そんな形容しか見つからない圧倒的に巨大な兵器がゆっくりと、しかし着実にこちらに向かってくる。
どうしようもない。
サラは勿論、疲労困憊の騎士たちにも、そしてさしものクララや他のシスターたちが一致団結したところでこれほどの戦力に太刀打ちできるはずもない。
明確に見えてしまった敗北のヴィジョン。
気合や根性でどうにかできるレベルをとうに超えてしまっている……これはもう、徹底抗戦から撤退戦に切り替えるべきかもしれない。
皆の命を救う、ではなく。
せめて一人でも多く生き延びさせる。
そういう段階に来ているかもしれない。そしてそれを先導すべきは騎士や冒険者ではなく、やはり命の守護者たるシスターであろう。
「えっ――?」
ただ抗うよりも無事に逃げようとするほうが手間はかかる。そして犠牲のない敗戦などない……。
別の意味での覚悟を決めたサラ。
の顔を、不意に影が覆った。
暗くなったのは陽光が何かに遮られたからだ。さっきまで晴れ渡っていたはずなのに急に分厚い雲でも出来たのかと反射的にサラは上を向いて。そして目を剥いた。
空にあったのは雲ではなく、船。
それも近づいてくる敵船ではなく、その反対から現れたまったく別の船たちである。
その造形にサラは見覚えがあった。忘れられるはずもない、危うく自分たちのリーダーを連れ去りかけたあの海賊船の名は……。
「ブラック・ハインド号――『巨船団』!?」
『あーっはっはっは! ようやっと来たね、このときが! 人目を気にするなんつーコソ泥めいた真似をアタシにさせやがったツケを! 十割増しで払ってもらおうかぁ魔皇軍!』
五隻の船を従える、それらより一回り大きな巨船こそがブラック・ハインド号。拡声器でも使っているのかそこから響き渡る猛々しい声は間違いなく『巨船団』の女総督ガレル・オーバスティスその人のものだ。
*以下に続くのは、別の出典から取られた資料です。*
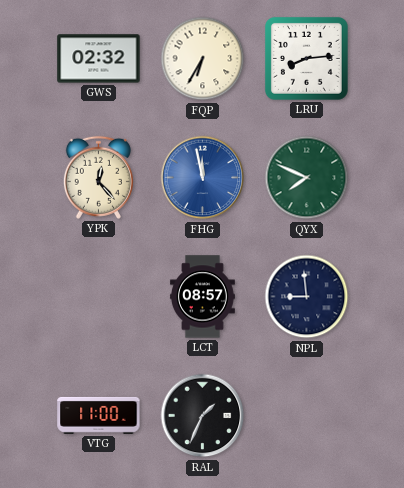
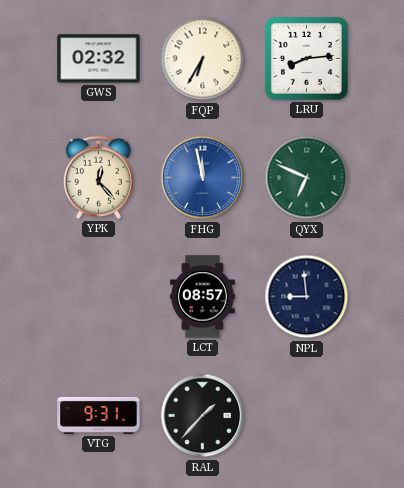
QYX: 7:49 -> 6:49
VTG: 11:00 -> 9:31
RAL: 1:34 -> 1:37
ガロッサの完全攻略という合同クエストに挑んだのを最後に長らく行方不明になっていた彼女が、何故ここにいるのか。
それも世にも珍しき空の上のギルドハウスまで引き連れているのはどういうことなのか。
「このタイミングが偶然だとはとても思えない……これはまさか」
上空からの艦砲射撃による蹂躙を目論んでいたであろう敵船隊は自分たちと同じように砲塔を持つ――即ち対等な砲撃戦に臨める存在の出現に警戒し、進軍を中止した。空中での睨み合いである。
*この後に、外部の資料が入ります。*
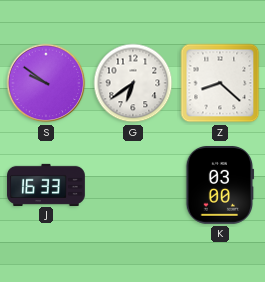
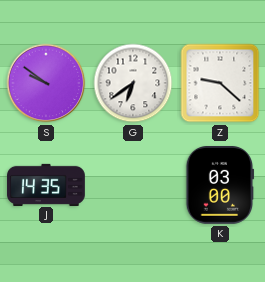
Z: 8:22 -> 9:22
J: 16:33 -> 14:35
これで巨人ゴーレムの到着を待たずして壊滅的な被害を受けることは免れた。
そのことには心から安堵するが、今すぐに誰かから現状の説明をしてほしい気持ちでサラはいっぱいだった。
そんな願いが天に届いたのか。
「要するに全ては備えのためだった。と、いうことですわサラ・サテライト」
「あ、あなたはカルラ・サンドクインさん! ゼンタさんのお友達の!」
「彼と友人関係になった覚えはありませんわ……」
憮然とした表情を見せるカルラに取り合わず、サラは彼女と共にいる少女たちを確かめた。
間違いない、合同クエストにカルラが連れてきていたメンバーが揃っている。ガレオンズの船の一隻は隊長であるテミーネが動かしているのだろう。ならばこれで、あの日に姿を消したB班の全員が集合していることになる。
「ゼンタさんが仰っていた通り、本当に皆さんご無事でしたか」
「あら、柴ゼンタがそんなことを? どんな根拠を持っての発言かお聞きしてもよろしいかしら」
「ただの勘ですね」
「そう……それはまた、彼らしいですこと」
ふんと小さく鼻を鳴らしたカルラは冷めているようでもあり、喜んでいるようでもあった。
ゼンタは人としてカルラのことをあまり好いてこそいなくても、尊敬のような感情を抱いていることが言葉の端々から見受けられた。
そしてサラは今、それに近しいものをカルラからも感じた。勘違いでなければこの二人はなんとも不思議な関係性である――だからこそゼンタは特段の根拠もなくカルラの生存を信じられたのだろう。
しかしカルラのことをよく知らないサラは、なので知りたければ素直に訊ねるしかない。